* [GIVEN ENTRIES]:
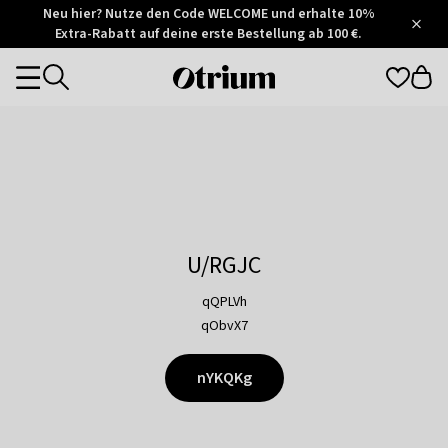
Otrium
Neu hier? Nutze den Code WELCOME und erhalte 10%
/
5
Extra-Rabatt auf deine erste Bestellung ab 100 €.
Trustpilot
score
Otrium
Categories
home
page
U/RGJC
qQPLVh
qObvX7
nYKQKg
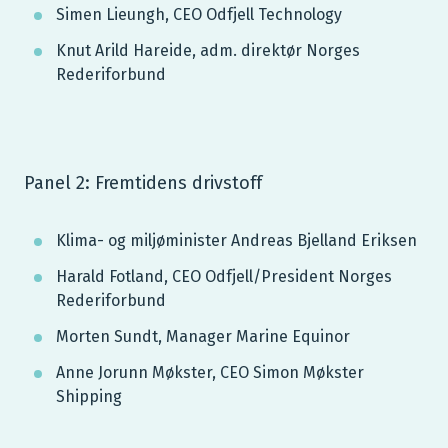
Simen Lieungh, CEO Odfjell Technology
Knut Arild Hareide, adm. direktør Norges
Rederiforbund
Panel 2: Fremtidens drivstoff
Klima- og miljøminister Andreas Bjelland Eriksen
Harald Fotland, CEO Odfjell/President Norges
Rederiforbund
Morten Sundt, Manager Marine Equinor
Anne Jorunn Møkster, CEO Simon Møkster
Shipping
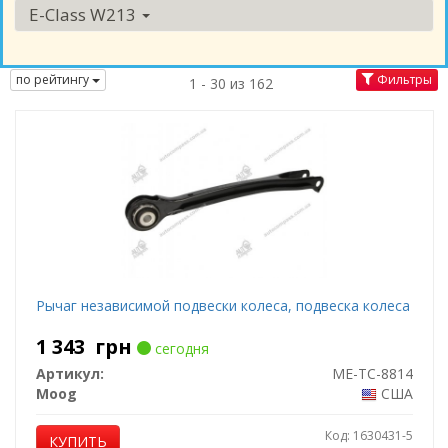
E-Class W213
по рейтингу
Фильтры
1 - 30 из 162
Рычаг независимой подвески колеса, подвеска колеса
1 343
грн
сегодня
Артикул:
ME-TC-8814
Moog
США
Код: 1630431-5
КУПИТЬ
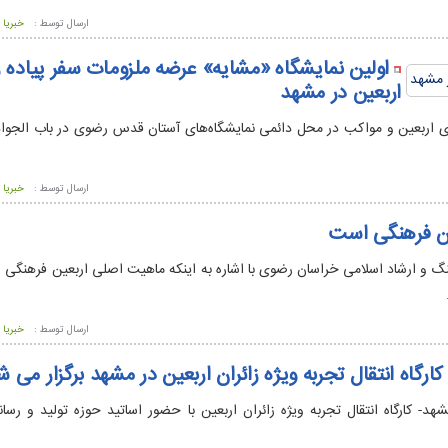
ارسال توسط :
خبریا
اولین نمایشگاه «مشایه» عرضه ملزومات سفر پیاده 
اربعین در مشهد
ی اربعین و مواکب در محل دائمی نمایشگاه‌های آستان قدس رضوی در باب الجوا
ارسال توسط :
خبریا
ن فرهنگی است
 و ارشاد اسلامی خراسان رضوی با اشاره به اینکه ماهیت اصلی اربعین فرهنگی
ارسال توسط :
خبریا
کارگاه انتقال تجربه ویژه زائران اربعین در مشهد برگزار می 
هد- کارگاه انتقال تجربه ویژه زائران اربعین با حضور اساتید حوزه تولید و رسا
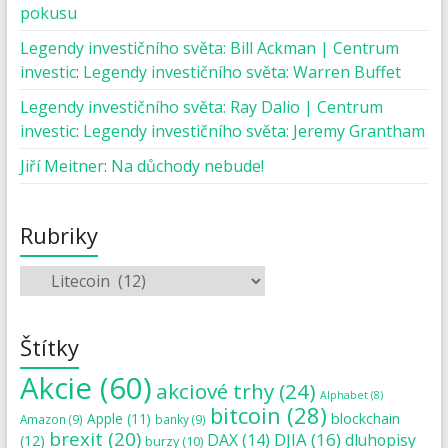
pokusu
Legendy investičního světa: Bill Ackman | Centrum
investic
:
Legendy investičního světa: Warren Buffet
Legendy investičního světa: Ray Dalio | Centrum
investic
:
Legendy investičního světa: Jeremy Grantham
Jiří Meitner
:
Na důchody nebude!
Rubriky
Štítky
Akcie
(60)
akciové trhy
(24)
Alphabet
(8)
bitcoin
(28)
blockchain
Apple
(11)
Amazon
(9)
banky
(9)
brexit
(20)
DJIA
(16)
DAX
(14)
dluhopisy
(12)
burzy
(10)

* [PROBLEM DESCRIPTION]: Your answer is an exact copy of the records above, stripped of pictures.

* [YOUR RESPONSE]:
Otrium
Neu hier? Nutze den Code WELCOME und erhalte 10%
/
5
Extra-Rabatt auf deine erste Bestellung ab 100 €.
Trustpilot
score
Otrium
Categories
home
page
U/RGJC
qQPLVh
qObvX7
nYKQKg
Simen Lieungh, CEO Odfjell Technology
Knut Arild Hareide, adm. direktør Norges
Rederiforbund
Panel 2: Fremtidens drivstoff
Klima- og miljøminister Andreas Bjelland Eriksen
Harald Fotland, CEO Odfjell/President Norges
Rederiforbund
Morten Sundt, Manager Marine Equinor
Anne Jorunn Møkster, CEO Simon Møkster
Shipping
E-Class W213
по рейтингу
Фильтры
1 - 30 из 162
Рычаг независимой подвески колеса, подвеска колеса
1 343
грн
сегодня
Артикул:
ME-TC-8814
Moog
США
Код: 1630431-5
КУПИТЬ
ارسال توسط :
خبریا
اولین نمایشگاه «مشایه» عرضه ملزومات سفر پیاده 
اربعین در مشهد
ی اربعین و مواکب در محل دائمی نمایشگاه‌های آستان قدس رضوی در باب الجوا
ارسال توسط :
خبریا
ن فرهنگی است
 و ارشاد اسلامی خراسان رضوی با اشاره به اینکه ماهیت اصلی اربعین فرهنگی
ارسال توسط :
خبریا
کارگاه انتقال تجربه ویژه زائران اربعین در مشهد برگزار می 
هد- کارگاه انتقال تجربه ویژه زائران اربعین با حضور اساتید حوزه تولید و رسا
pokusu
Legendy investičního světa: Bill Ackman | Centrum
investic
:
Legendy investičního světa: Warren Buffet
Legendy investičního světa: Ray Dalio | Centrum
investic
:
Legendy investičního světa: Jeremy Grantham
Jiří Meitner
:
Na důchody nebude!
Rubriky
Štítky
Akcie
(60)
akciové trhy
(24)
Alphabet
(8)
bitcoin
(28)
blockchain
Apple
(11)
Amazon
(9)
banky
(9)
brexit
(20)
DJIA
(16)
DAX
(14)
dluhopisy
(12)
burzy
(10)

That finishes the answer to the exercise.